Is My Class Just About “Paying Attention”?

Posted in Uncategorized on 14.07.12 by Frank

For the past few years, I’ve asked my students to do two assignments.

  • Class survey (anonymous)
  • Letter to next year’s students (name attached)

There is no credit or grading for these assignments. I just ask them to do it and hope they’re not jerks about it. Pretty much everyone’s cooperative. The jerks are absent. (Unfortunately, this does make the data a bit self-selective. Although, I’m kidding about jerks. I don’t think of any of my students as jerks, but the data is self-selective depending on attendance.)

First, a little background on the letter to next year’s students. It’s what it sounds like. There are no strict requirements, but some suggestions on what to put. Students mostly end up putting what to expect, and some advice based on their own experience in my class. I stole this from someone else. Sorry, I forgot who.

What I found most boring, then annoying, then interesting this year was how common students advised others to “pay attention“. “Make sure you pay attention.” “I should have paid more attention.” “All you have to do is pay attention.”

The first few times I read the advice, I thought “woop dee doo, great generic advice everyone…” Then I realized most didn’t offer any advice beyond that. When almost every letter that offered advice only offered that advice, I started getting annoyed. “Is that all they learned in my class??? I thought I was doing inquiry-ish stuff. They make it sound like this class is one giant lecture! What about learning from mistakes? Doing test retakes? Collaborating with other students? Doing the homework because the practice is helpful? Participating in small group discussions? Thinking until your brain hurts? Asking questions???” Apparently none of that mattered. Well, a small handful did suggest retaking tests, keeping notes and handouts, and a couple suggested doing the homework despite it not being worth credit.

I remembered that the reason I did these assignments was partially as feedback for myself, so instead of getting defensive, what does this all mean? Based on this evidence, I might infer several things:

  1. These students didn’t really find anything in my class helpful and found the most success through “paying attention”.
  2. These students did find other things helpful, but just suck at recalling and expressing these things, so they lump everything into the general advice of “pay attention”
  3. These students are conditioned through their schooling and my class that school is about “paying attention”, so when they give advice to other students, they give the advice that’s been doled out to them throughout their schooling career
  4. These students don’t think of other helpful advice because I haven’t emphasized or even gone over what helps them succeed in this class, school, and/or life

These are the things that I could come up with.

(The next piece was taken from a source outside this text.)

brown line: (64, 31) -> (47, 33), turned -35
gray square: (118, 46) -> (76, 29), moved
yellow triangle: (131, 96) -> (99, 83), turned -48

Could be a combo.

Some of these I can address by altering my directions and questions (“What advice would you give that’s different from what you’d give for your other classes?”), but my intution tells me their responses represent more than lousy communication. I’d say a large responsibility that is within my immediate control goes to #1 and #4, that students didn’t think success in my class depended on anything other than paying attention, and I just plain sucked at communicating and fostering the factors for success I have in my head. In fact, can I even express, specifically, what a student needs to do to be successful in my class?

So… to do: Come up with 3-7 concrete things that will play the biggest factors in a student’s success in my class. Concrete means specific. No broad shit like “try hard”. Also, these should be non-obvious, so not like “show up to class”. Although some students probably don’t understand the connection between attendance and success, so I’ll have to fiddle with my definiton of “non-obvious”. Next, decide how I will communicate these expectations to students and how to most effectively ingrain these through the year in the curriculum and activities.

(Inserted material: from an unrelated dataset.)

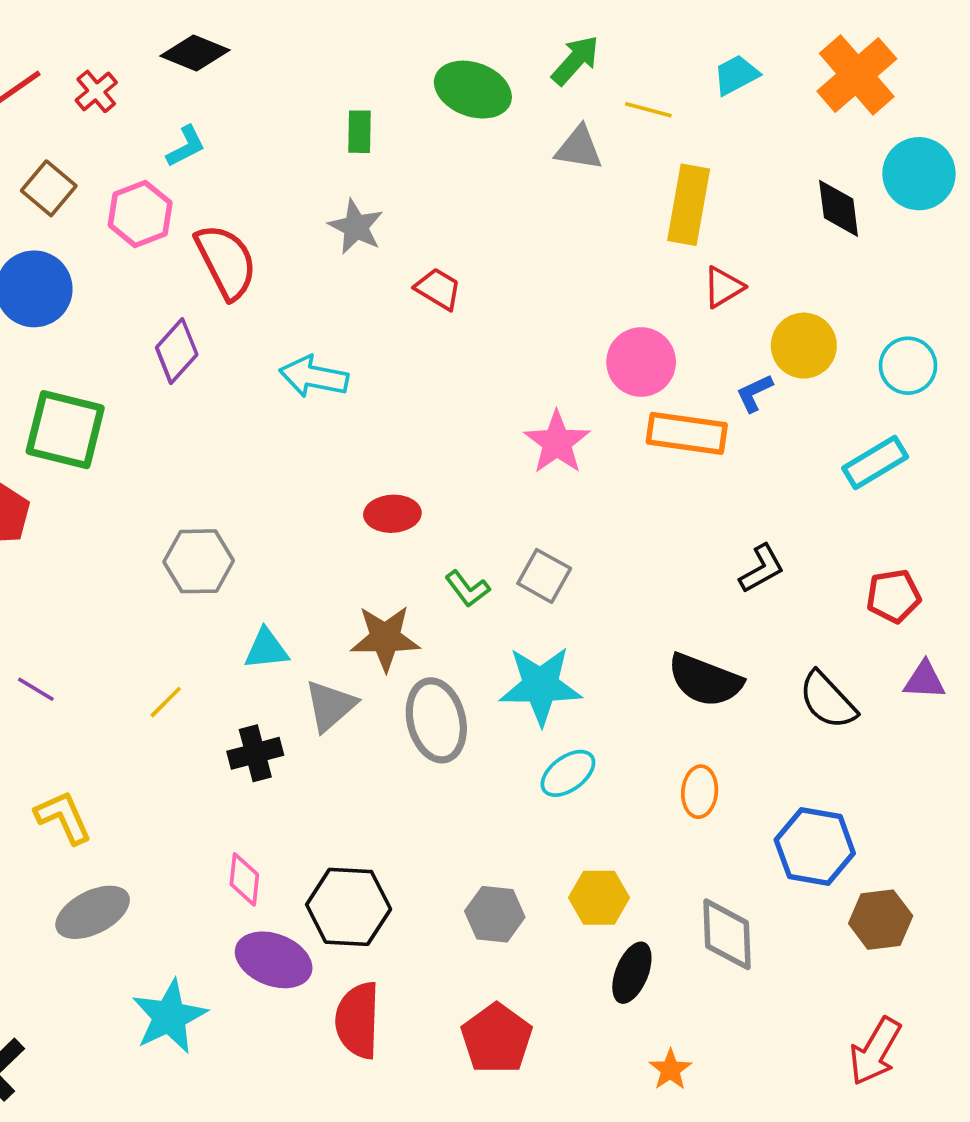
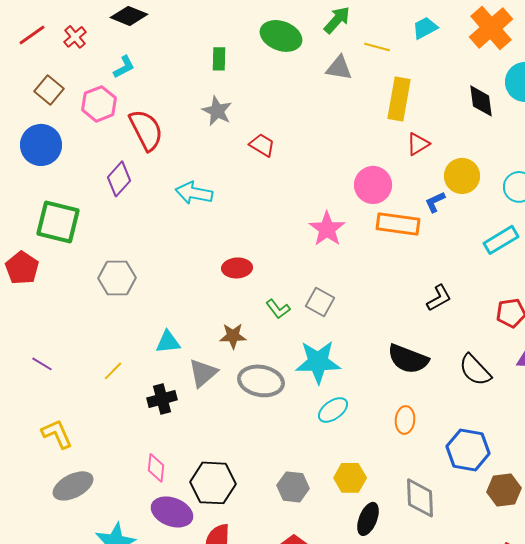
gray hexagon: (199, 561) -> (117, 278), moved
brown star: (385, 638) -> (233, 336), size x0.7
gray ellipse: (436, 720) -> (261, 381), turned -66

Let’s take an example. One thing I believe is a key to success in my class: Do the homework. How do I communicate this to students? Tell them. Remind them. Stick it on a poster titled “How to succeed in this class”. Possibly the most important thing I have to do: Make sure this is true. Does doing the homework actually help you succeed in this class? I better damn well make sure it does. Assuming my homework assignments are meaningful and helpful, I may need to get students to reflect on the correlation between their homework completion and their performance in my class. Just because students do things that lead to success doesn’t mean they realize that’s what’s happening.

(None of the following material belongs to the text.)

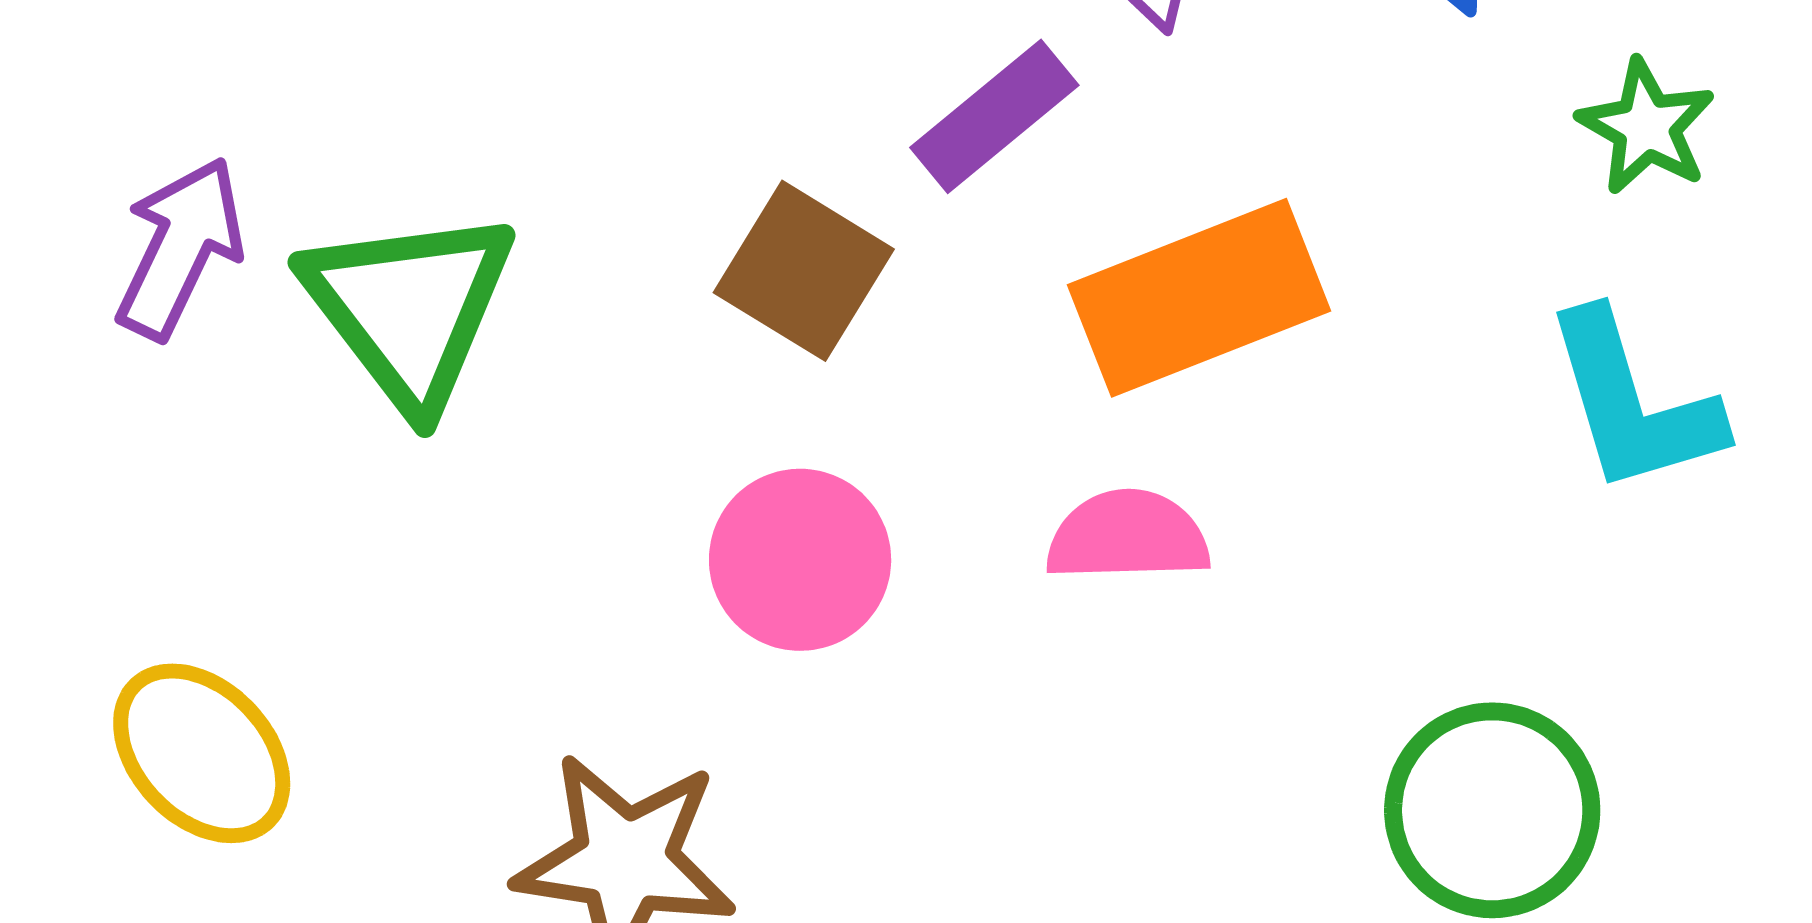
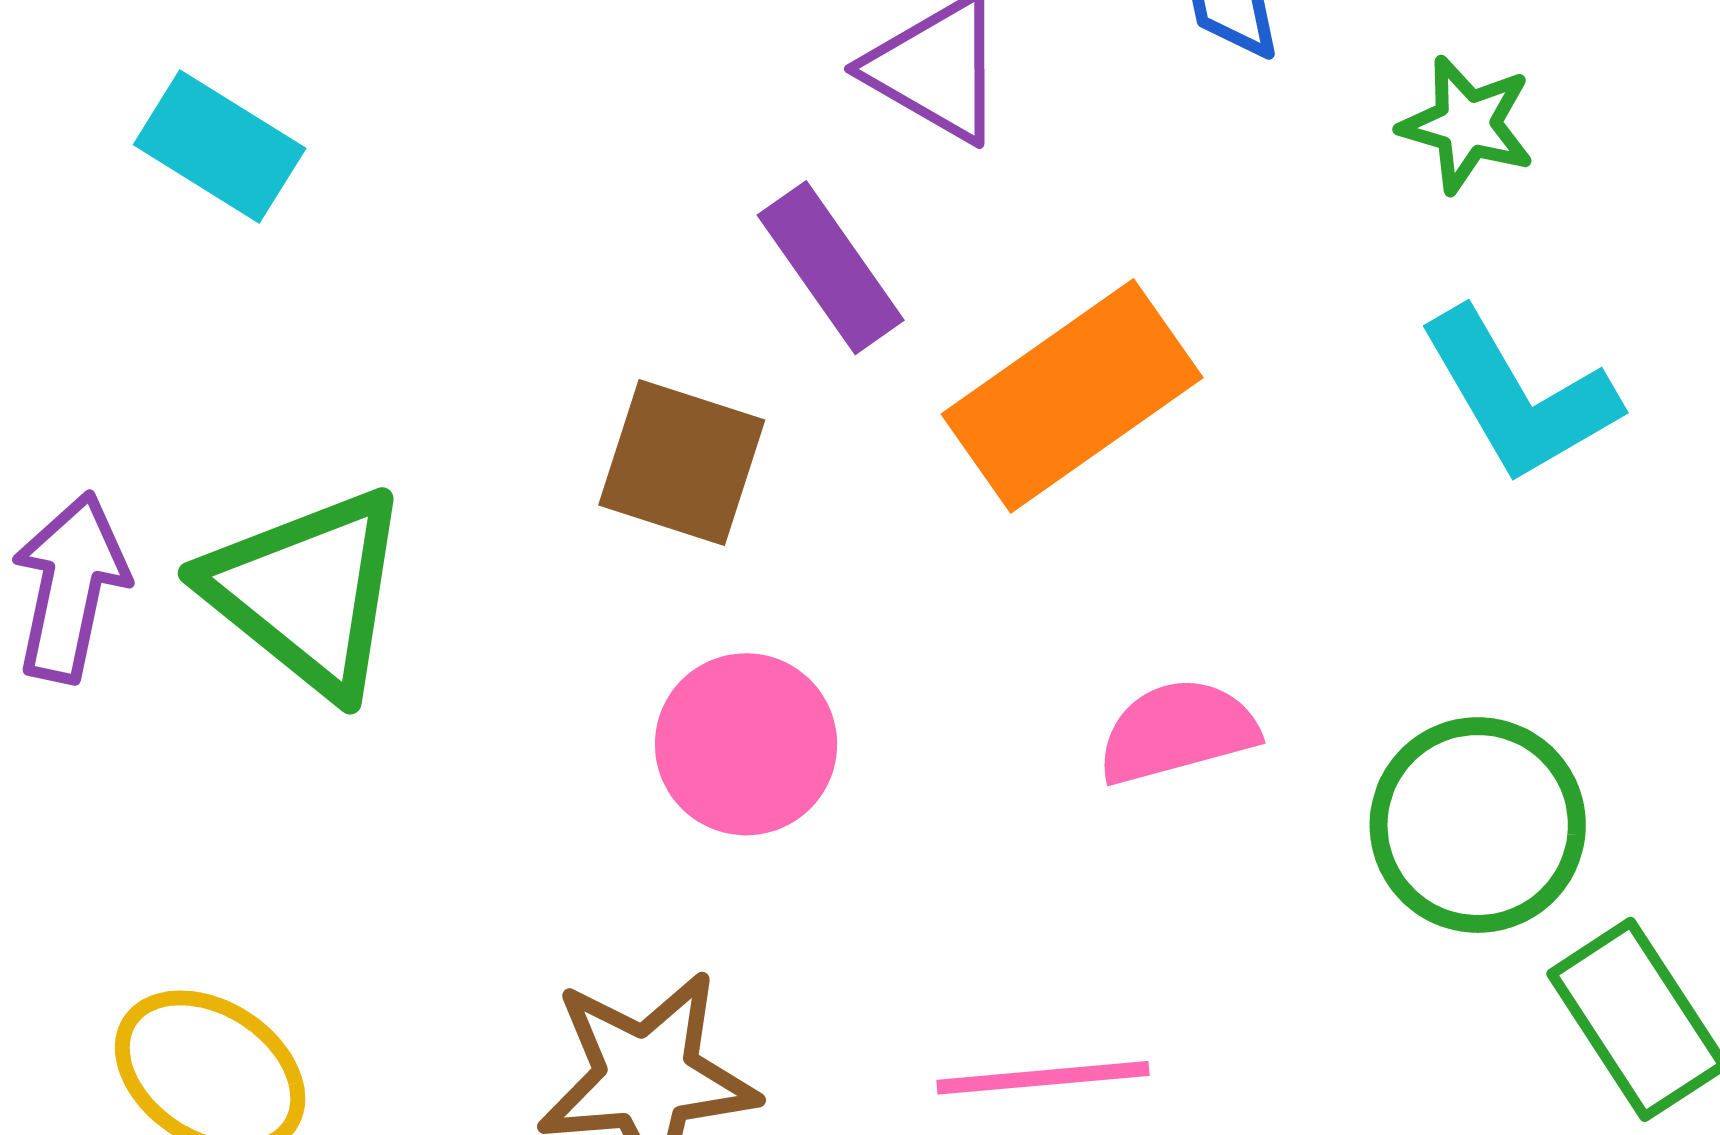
purple rectangle: (994, 116) -> (831, 268), turned -72
pink semicircle: (1128, 536) -> (1178, 731), moved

Mm, sounds like lots of work. I’ll really have to take a look at whether students need to think and ask questions in my class. I’d like my class to be like that (all inquiry-ish and whatnot), but their feedback seems to indicate otherwise.

If you asked your students to give advice to next year’s students on how to succeed in your class, what do you think your students would say? What would you hope they say? What do you do to increase the chances of that happening?

(The class survey and instruction for the letter to next year’s students are posted below.)

One comment »

2 comments on this topic

  1. Anonymous says:

    Wow, Rick. Thanks for the insightful comment! That’s definitely a fascinating and positive (yet not unrealistically so) interpretation of the phrase I probably would have never thought of on my own. The other feedback I get from the survey and letter is overwhelmingly positive (and equally vague), so I’d say it’s possible that my students may be using the phrase the same way your students are. I’ll likely ask my incoming students about this phrase and try to get a sense from them whether it’s a type of shorthand understood by most.